Na calçada
da estação ferroviária se estende uma fila de rapazes. O rosto imerso num saco
preto de plástico, cheiram cola no final da tarde. Um deles, cambaleando, senta
na amurada e deixa o corpo tombar para trás. Tenta fitar o céu, mas não
consegue. Um homem forte, o corpo todo tatuado, estapeia-o na intenção de
reanimá-lo. Bate com força na sua cara, até sangrar. O rapaz continua inerte,
revirando os olhos. O homem tatuado torna a bater e por fim desiste.
O capitão Nicodemus
assiste impotente àquela cena. Tinha ido comprar umas passagens e descansa na
mesma amurada. Bebe cerveja. Já deve ser a sexta garrafa que bebe na tarde.

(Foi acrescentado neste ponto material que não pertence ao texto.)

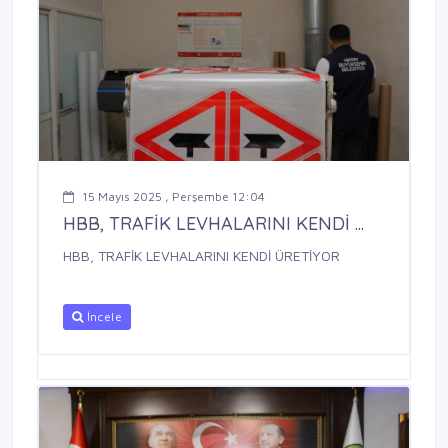
15 Mayıs 2025 , Perşembe 12:04
HBB, TRAFİK LEVHALARINI KENDİ ...
HBB, TRAFİK LEVHALARINI KENDİ ÜRETİYOR
İncele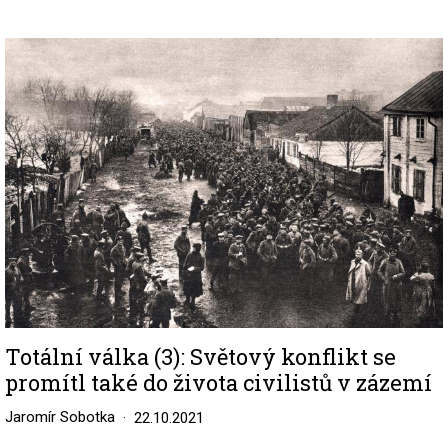
Image
Totální válka (3): Světový konflikt se
promítl také do života civilistů v zázemí
Jaromír Sobotka
22.10.2021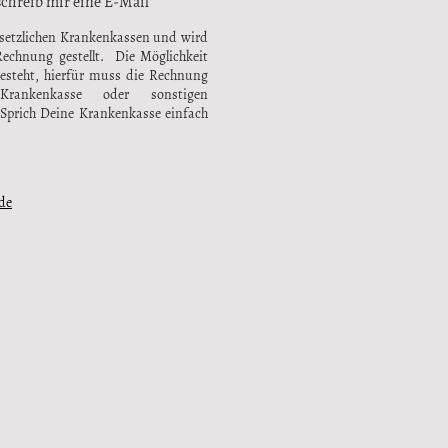
chreib mir eine E-Mail
gesetzlichen Krankenkassen und wird
Rechnung gestellt. Die Möglichkeit
besteht, hierfür muss die Rechnung
 Krankenkasse oder sonstigen
 Sprich Deine Krankenkasse einfach
de
©Urheberrecht. Alle Rechte vorbehalten.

Onde passa abastece a mochila com cerveja. Conhece-as de cor, pelo nome, teor
alcoólico, lugar de origem. Está num país estrangeiro, sem farda, sem
autoridade, e não pode mais que um turista comum. Disfarçando a raiva que vai
tomando conta dele, fala para o tio, sentado ao lado, sobre a solução para o
que chama de lixo humano. Odeia os párias. Melhor fazer como os militares
argentinos da ditadura: entorpecer com injeção e atirá-los de avião no mar,
semelhantes a bebês dormindo. Ou resolver como o coronel Lamartine, seu
conterrâneo, afogando os ladrões no Guaíba. O coronel ficava até a hora em que
podia ver as luzes de Porto Alegre boiando no olho morto do bandido. – No tempo
dele a cidade dormia de portas abertas – lembrava, gabando aquelas
providências.
Quando criança Nicodemus frequentou a escola
armado com canivete e gostava de acompanhar o avô nas diligências policiais.
Comprazia-se em ver a cara dos mortos. De manhã, ao acordar, indagava:
- Vovô Lima, hoje tem defunto?
Suspeito de participar de grupo de extermínio,
respondeu a processo por ter matado um pixote:
- Foi você quem roubou minha bicicleta? –
inquiriu o capitão. Um tiro ecoou dentro da viatura quando o menino magro e
amarelo, algemado no banco de trás, respondeu com a voz arrastada e o olhar
perdido de drogado:
- Fui eu.
O homem do corpo cheio de tatuagem movimenta-se
agora na calçada da estação, para um lado e para outro. Tira de dentro da
camisa um crucifixo de madeira, que ostenta no ar. Aponta-o para os quatro
pontos cardeais, dando a entender com o gesto que Cristo é o maior de todos,
poderoso, senhor de todos os mundos. Parece alucinado. Na outra mão, porém,
traz uma faca e a ameaça, logo entendida:
- Dinero o la vida!
O tio do capitão, um senhor idoso, prudentemente
enfia a mão no bolso. Ao erguer a carteira vê que o homem tatuado não tem mais
força para segurá-la. Como o seu companheiro de drogas, ele também vai tombar
sobre a amurada, com a boca sujando a grama de sangue.
Tio e sobrinho se
enfiam rápido na estação do metrô, ao lado, e saltam na parada mais perto do
hotel. Nicodemus conta que por sorte tinha comprado o punhal horas antes, numa
casa de artigos militares, no bairro judeu.
- Nunca vi aço tão bom – diz sorrindo no
bar, torcendo uma das pontas do bigode ralo, entre um chope e frango com salsa.
– Foi uma estocada só – acrescentou.